## ENTRIES SHOWN
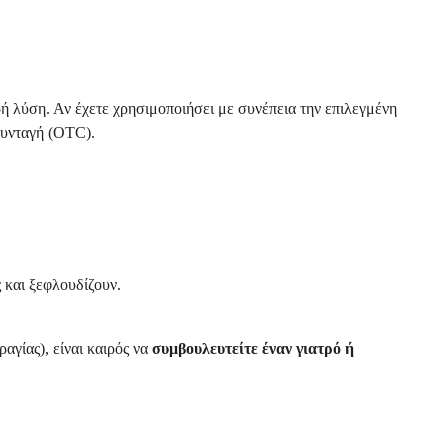
υρή λύση. Αν έχετε χρησιμοποιήσει με συνέπεια την επιλεγμένη
συνταγή (OTC).
 και ξεφλουδίζουν.
γίας), είναι καιρός να
συμβουλευτείτε έναν γιατρό ή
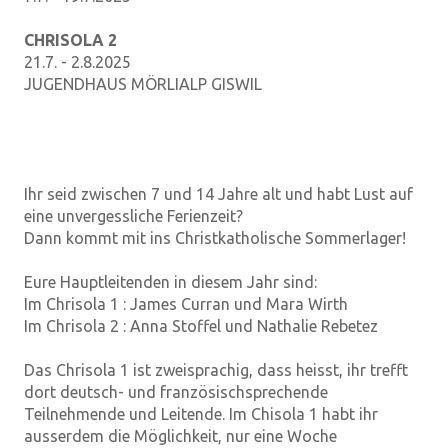
CHRISOLA 2
21.7. - 2.8.2025
JUGENDHAUS MÖRLIALP GISWIL
Ihr seid zwischen 7 und 14 Jahre alt und habt Lust auf
eine unvergessliche Ferienzeit?
Dann kommt mit ins Christkatholische Sommerlager!
Eure Hauptleitenden in diesem Jahr sind:
Im Chrisola 1 : James Curran und Mara Wirth
Im Chrisola 2 : Anna Stoffel und Nathalie Rebetez
Das Chrisola 1 ist zweisprachig, dass heisst, ihr trefft
dort deutsch- und französischsprechende
Teilnehmende und Leitende. Im Chisola 1 habt ihr
ausserdem die Möglichkeit, nur eine Woche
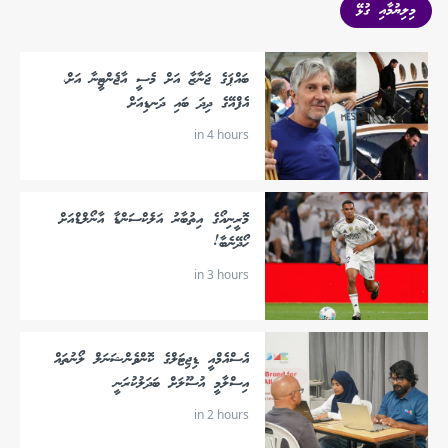
މިލިޔުމާއި ގުޅޭ
ބައްޕަގެ ޖަނާޒާ އަށް މެސީ އާޖެންޓީނާ އަށް،
އެފްއޭގެ ދިދަ ބައި ދަނޑިއަށް
in 4 hours
މޮރީނިއޯގެ އިތުބާރު އަލެކްސަންޑާ އާނޯލްޑްއަށް
ހޯދޭނެބާ!
in 3 hours
އެސްއެމްއީ ޑިޖިޓަލްގެ ކޮންވެންޝަނަލް ލޯނުތައް
އިސްލާމީ އުސޫލަށް ބަދަލުކުރަނީ
in 2 hours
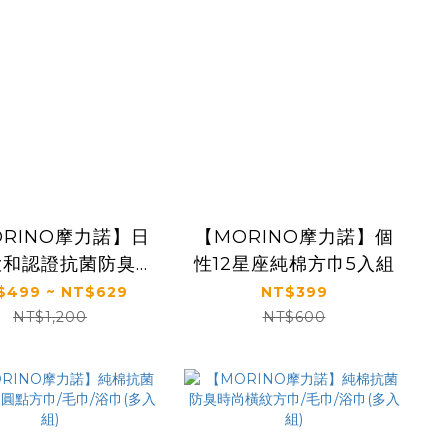
ORINO摩力諾】日
【MORINO摩力諾】個
大和認證抗菌防臭
性12星座純棉方巾5入組
T美國棉亮彩直紋方
$499 ~ NT$629
NT$399
巾/毛巾/多入組
NT$1,200
NT$600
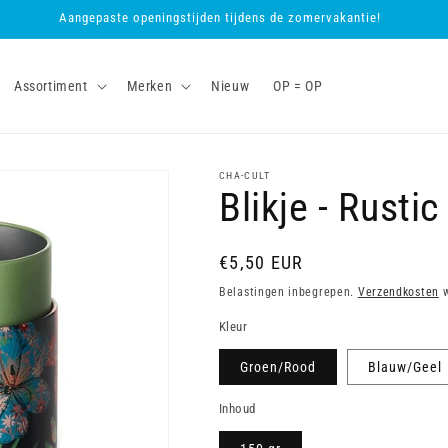
Aangepaste openingstijden tijdens de zomervakantie!
Assortiment
Merken
Nieuw
OP = OP
CHA-CULT
Blikje - Rusti
Normale
€5,50 EUR
prijs
Belastingen inbegrepen.
Verzendkosten
w
Kleur
Groen/Rood
Blauw/Geel
Inhoud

## WORK INSTRUCTIONS
Every line from the line containing "Eure Hauptleitenden in" through the line containing "Teilnehmende und Leitende." in the records above must be retyped exactly. Leave out the rest.

## SOLUTION TO THE EXERCISE
Eure Hauptleitenden in diesem Jahr sind:
Im Chrisola 1 : James Curran und Mara Wirth
Im Chrisola 2 : Anna Stoffel und Nathalie Rebetez
Das Chrisola 1 ist zweisprachig, dass heisst, ihr trefft
dort deutsch- und französischsprechende
Teilnehmende und Leitende. Im Chisola 1 habt ihr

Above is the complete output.